The project leverages Grego’s multi-year experience as the technical field testing lead of the Sanitation Technology Platform (STeP), an RTI International program aimed at accelerating business success and social impact in the global sanitation market. In her role, Grego established relationships with field engineers, researchers and institutions in Coimbatore, India. These relationships will form the foundation of ongoing collaboration as the Center for WaSH-AID launches the EFT project.

The extensive data generated by the India EFT team will help bring new technical solutions to market and lower the risks for future technology investments.
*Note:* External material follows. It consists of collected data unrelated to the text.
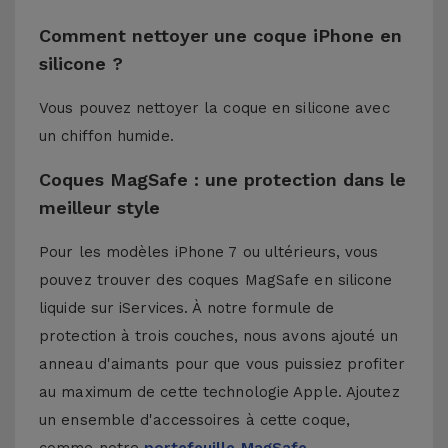
Comment nettoyer une coque iPhone en
silicone ?
Vous pouvez nettoyer la coque en silicone avec
un chiffon humide.
Coques MagSafe : une protection dans le
meilleur style
Pour les modèles iPhone 7 ou ultérieurs, vous
pouvez trouver des coques MagSafe en silicone
liquide sur iServices. À notre formule de
protection à trois couches, nous avons ajouté un
anneau d'aimants pour que vous puissiez profiter
au maximum de cette technologie Apple. Ajoutez
un ensemble d'accessoires à cette coque,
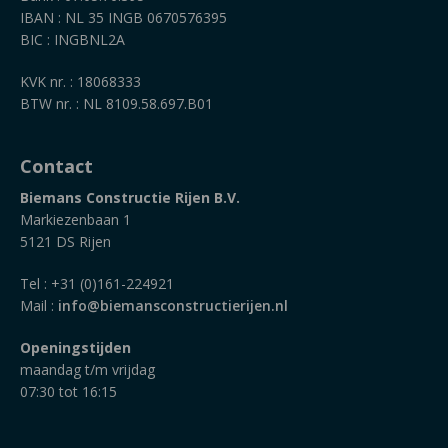
IBAN : NL 35 INGB 0670576395
BIC : INGBNL2A
KVK nr. : 18068333
BTW nr. : NL 8109.58.697.B01
Contact
Biemans Constructie Rijen B.V.
Markiezenbaan 1
5121 DS Rijen
Tel : +31 (0)161-224921
Mail :
info@biemansconstructierijen.nl
Openingstijden
maandag t/m vrijdag
07:30 tot 16:15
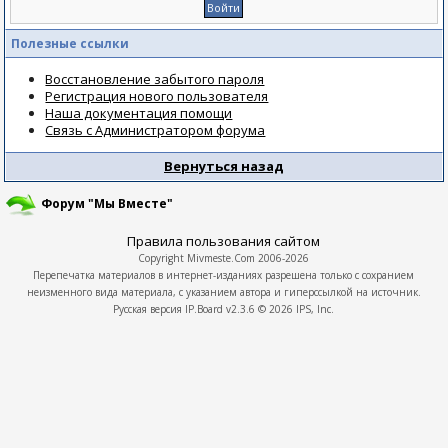
Полезные ссылки
Восстановление забытого пароля
Регистрация нового пользователя
Наша документация помощи
Связь с Администратором форума
Вернуться назад
Форум "Мы Вместе"
Правила пользования сайтом
Copyright
Mivmeste.Com
2006-2026
Перепечатка материалов в интернет-изданиях разрешена только с сохранием
неизменного вида материала, с указанием автора и гиперссылкой на источник.
Русская версия
IP.Board
v2.3.6 © 2026
IPS, Inc.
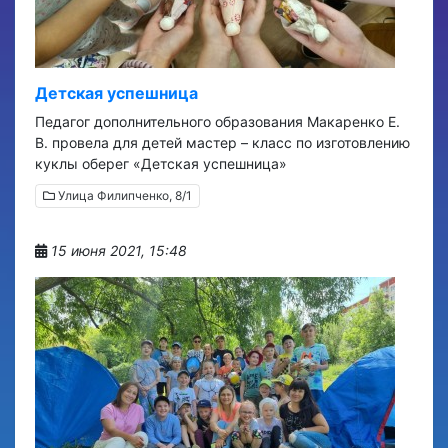
Детская успешница
Педагог дополнительного образования Макаренко Е.
В. провела для детей мастер – класс по изготовлению
куклы оберег «Детская успешница»
Улица Филипченко, 8/1
15 июня 2021, 15:48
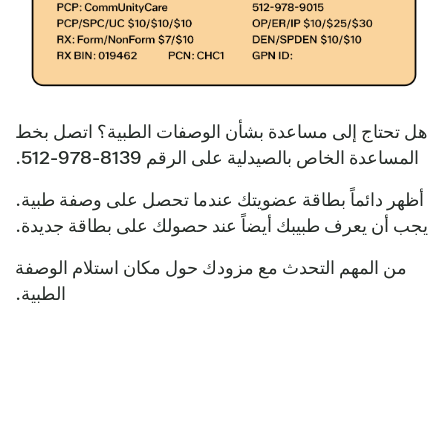
هل تحتاج إلى مساعدة بشأن الوصفات الطبية؟ اتصل بخط
المساعدة الخاص بالصيدلية على الرقم 8139-978-512.
أظهر دائماً بطاقة عضويتك عندما تحصل على وصفة طبية.
يجب أن يعرف طبيبك أيضاً عند حصولك على بطاقة جديدة.
من المهم التحدث مع مزودك حول مكان استلام الوصفة
الطبية.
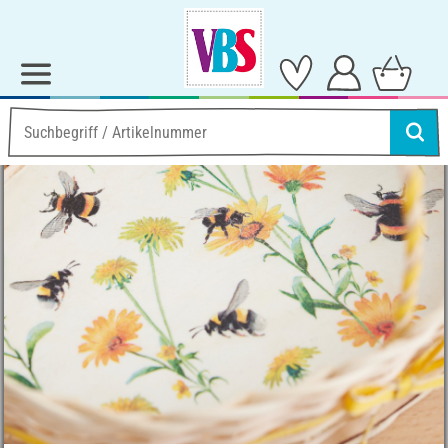
Ideen & Anleitungen
Home-Deko
Frühlingskorb aus Peddingrohr
Frühlingskorb aus
Peddingrohr
Anleitung Nr. 3584
Schwierigkeitsgrad:
Fortgeschritten
Arbeitszeit:
2 Stunden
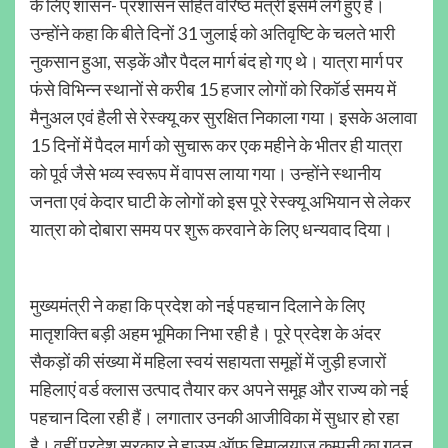
के लिए शासन- प्रशासन सहित वरिष्ठ मंत्री इसमें लगे हुए हैं।
उन्होंने कहा कि बीते दिनों 31 जुलाई को अतिवृष्टि के चलते भारी
नुकसान हुआ, सड़कें और पैदल मार्ग बंद हो गए थे। यात्रा मार्ग पर
फंसे विभिन्न स्थानों से करीब 15 हजार लोगों को रिकॉर्ड समय में
मैनुअल एवं हैली से रेस्क्यू कर सुरक्षित निकाला गया। इसके अलावा
15 दिनों में पैदल मार्ग को सुचारू कर एक महीने के भीतर ही यात्रा
को पूर्व जैसे भव्य स्वरूप में वापस लाया गया। उन्होंने स्थानीय
जनता एवं केदार घाटी के लोगों को इस पूरे रेस्क्यू अभियान से लेकर
यात्रा को दोबारा समय पर शुरू करवाने के लिए धन्यवाद दिया।
मुख्यमंत्री ने कहा कि प्रदेश को नई पहचान दिलाने के लिए
मातृशक्ति बड़ी अहम भूमिका निभा रही है। पूरे प्रदेश के अंदर
सैकड़ों की संख्या में महिला स्वयं सहायता समूहों में जुड़ी हजारों
महिलाएं वर्ड क्लास उत्पाद तैयार कर अपने समूह और राज्य को नई
पहचान दिला रही हैं। लगातार उनकी आजीविका में सुधार हो रहा
है। वहीं प्रदेश सरकार ने हाउस ऑफ हिमालयाज कम्पनी का गठन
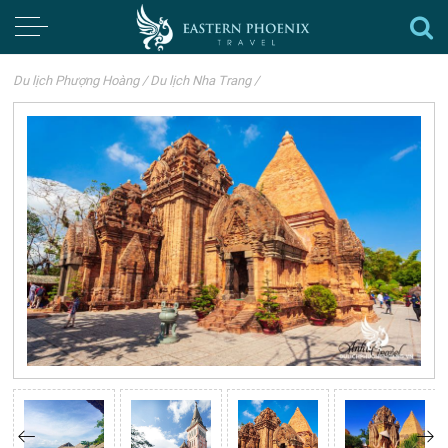
Du lịch Phượng Hoàng
/
Du lịch Nha Trang
/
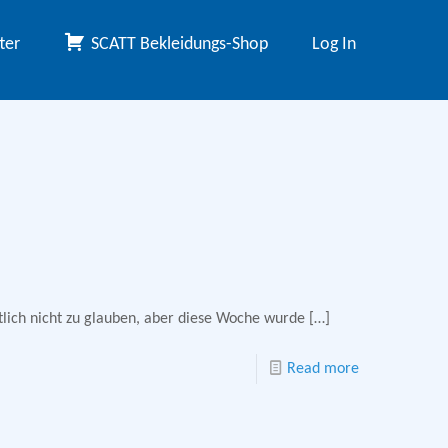
ter
SCATT Bekleidungs-Shop
Log In
ntlich nicht zu glauben, aber diese Woche wurde
[…]
Read more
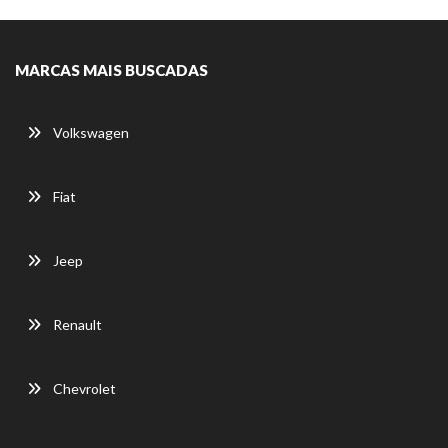
MARCAS MAIS BUSCADAS
Volkswagen
Fiat
Jeep
Renault
Chevrolet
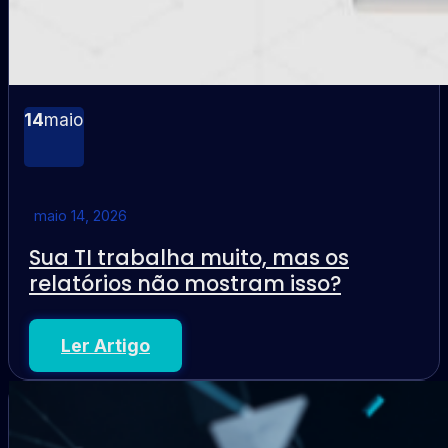
14
maio
maio 14, 2026
Sua TI trabalha muito, mas os
relatórios não mostram isso?
Ler Artigo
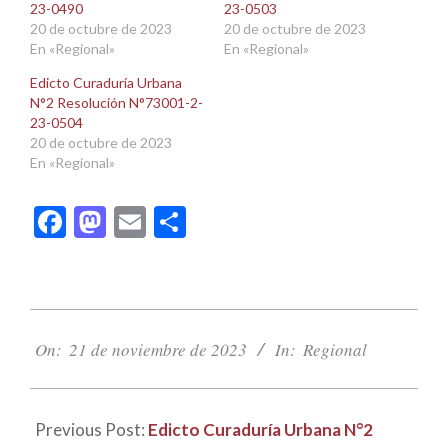
23-0490
23-0503
20 de octubre de 2023
20 de octubre de 2023
En «Regional»
En «Regional»
Edicto Curaduría Urbana
N°2 Resolución N°73001-2-
23-0504
20 de octubre de 2023
En «Regional»
Facebook
Mastodon
Email
Compartir
2023-
11-
On:
21 de noviembre de 2023
In:
Regional
21
Previous Post:
Edicto Curaduría Urbana N°2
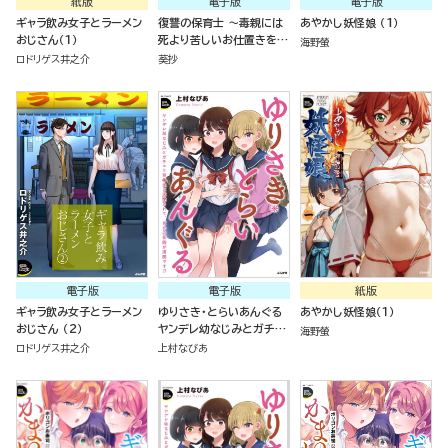
紙版
電子版
電子版
ギャラ飲み女子とラーメン
復讐の保育士 ～毒親には
あやかし妖怪娘 （1）
おじさん（１）
死より苦しいお仕置きを～
海野螢
（分冊版）
ロドリゲス井之介
葵抄
電子版
電子版
紙版
ギャラ飲み女子とラーメン
ゆりさき・とらいあんぐる
あやかし妖怪娘（１）
おじさん （2）
ヤンデレ幼なじみとガチユ
海野螢
リ留学生に求愛されて、百
ロドリゲス井之介
上村なびあ
合の花園が満開です!?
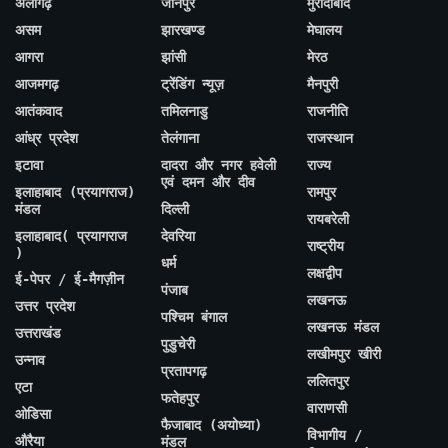
अलीगढ़
जौनपुर
मुरादाबाद
असम
झारखण्ड
मेघालय
आगरा
झांसी
मेरठ
आजमगढ़
ट्रेंडिंग न्यूज़
मैनपुरी
आतंकवाद
तमिलनाडु
राजनीति
आंध्र प्रदेश
तेलंगाना
राजस्थान
इटावा
दादरा और नगर हवेली
राज्य
एवं दमन और दीव
इलाहाबाद (प्रयागराज)
रामपुर
मंडल
दिल्ली
रायबरेली
इलाहाबाद( प्रयागराज
देवरिया
राष्ट्रीय
)
धर्म
लक्षद्वीप
ई-पेपर / ई-मैगज़ीन
पंजाब
लखनऊ
उत्तर प्रदेश
पश्चिम बंगाल
लखनऊ मंडल
उत्तराखंड
पुडुचेरी
लखीमपुर खीरी
उन्नाव
प्रतापगढ़
ललितपुर
एटा
फतेहपुर
वाराणसी
ओडिसा
फैजाबाद (अयोध्या)
विभागीय /
औरैया
मंडल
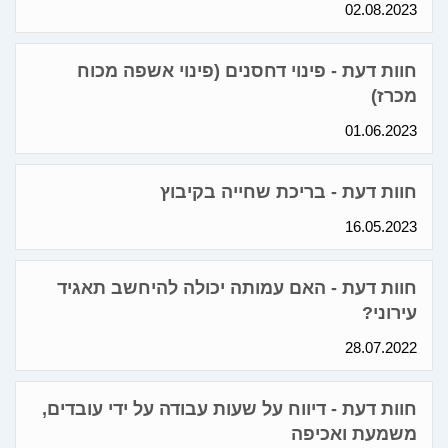
02.08.2023
חוות דעת - פינוי דחסנים (פינוי אשפה מכוח
מכרז)
01.06.2023
חוות דעת - בריכת שחייה בקיבוץ
16.05.2023
חוות דעת - האם עמותה יכולה להיחשב תאגיד
עירוני?
28.07.2022
חוות דעת - דיווח על שעות עבודה על ידי עובדים,
משמעת ואכיפה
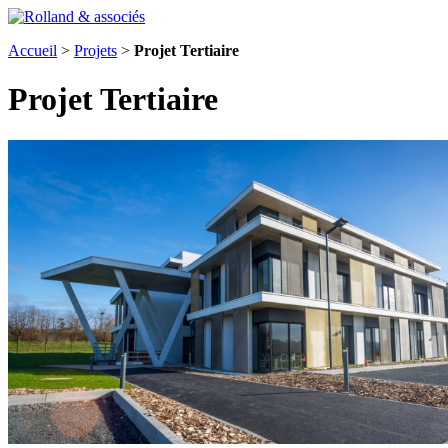
Accueil
>
Projets
>
Projet Tertiaire
Projet Tertiaire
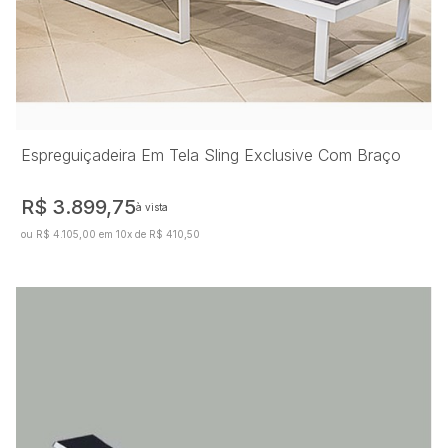
Espreguiçadeira Em Tela Sling Exclusive Com Braço
R$ 3.899,75
à vista
ou R$ 4.105,00 em 10x de R$ 410,50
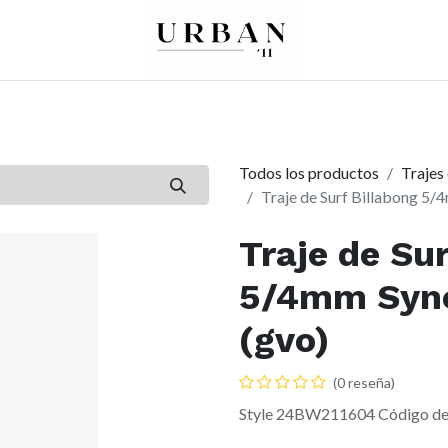
0
0
re
Mujer
Peques
Marcas
Todos los productos
Trajes 
Traje de Surf Billabong 5/
Traje de Su
5/4mm Syner
(gvo)
(0 reseña)
Style 24BW211604 Código de 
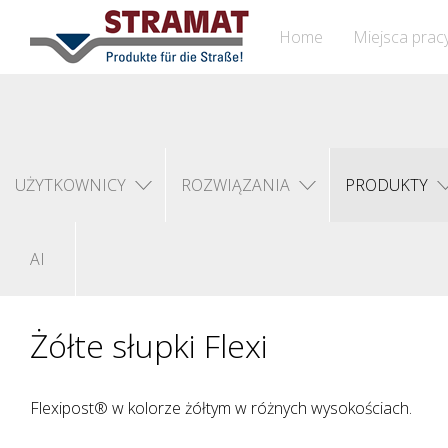
Home
Miejsca prac
UŻYTKOWNICY
ROZWIĄZANIA
PRODUKTY
AI
Żółte słupki Flexi
Flexipost® w kolorze żółtym w różnych wysokościach.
The India EFT project will also grow the role of Indian personnel and expand collaboration with other Indian research organizations in field testing support.

“Field testing is a critical step in developing these new technologies since they provide us with data on the performance and robustness of prototypes under realistic use conditions,” said Grego, an associate research professor in Duke’s Pratt School of Engineering. “I am thrilled for the opportunity to continue working with a fantastic team of U.S. and Indian engineers to develop these innovative technologies which hold promise to benefit the health of billions of people currently lacking improved sanitation.”

Ultimately, the vision is for the project to become a trusted expandable model in India, providing assessment of onsite sanitation technologies for both government and private clients to accelerate the wide adoption of much-needed sanitation solutions.